The need for anesthesia for pediatric MRI procedures depends greatly on the age and character of the pediatric patients involved. At our community hospital, we don’t have a dedicated anesthetist at our disposal for difficult imaging cases. The anesthetist would need to be booked in advance of the test scheduled. The realm of sedation required may extend from full IV general anesthetic (propofol, penobarbitol, methohexital) to rectally-introduced sedation, to face mask or simply oral meds 2 hours prior to the exam (i.e. chloral hydrate). In our case, we’re lucky to be close to a world-class pediatric health institution in The Hospital for Sick Children in downtown Toronto, who are very agreeable to taking on more challenging pediatric imaging cases. As such, we rarely have need for anesthetist-monitored pediatric sedation during MRI procedures. We typically suggest oral chloral hydrate in advance of the study for those kids whom parents or referring pediatricians feel can handle the test without IV or rectal-administered sedation. We have recently had children as young as 3 and 4 years old undergo MRI without any sedation at all, with excellent results.

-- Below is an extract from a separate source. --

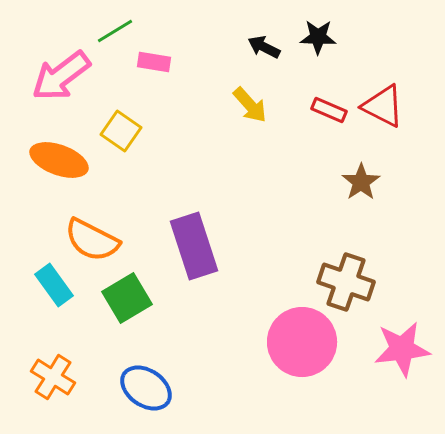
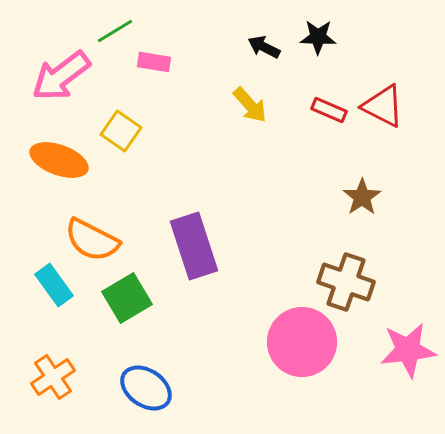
brown star: moved 1 px right, 15 px down
pink star: moved 6 px right, 1 px down
orange cross: rotated 24 degrees clockwise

The other main consideration is the body part to be imaged. It’s much more likely that problems with claustrophobia, patient irritation and excess motion will be encountered with head exams vs peripheral extremity exams, due to the intimidating physical structure of the MRI magnet.
I’d suggest that prior to requesting any MRI exams in your community for your pediatric patients, you should call your local radiologists and discuss the need for potential sedation and whether they can handle such a case, if required.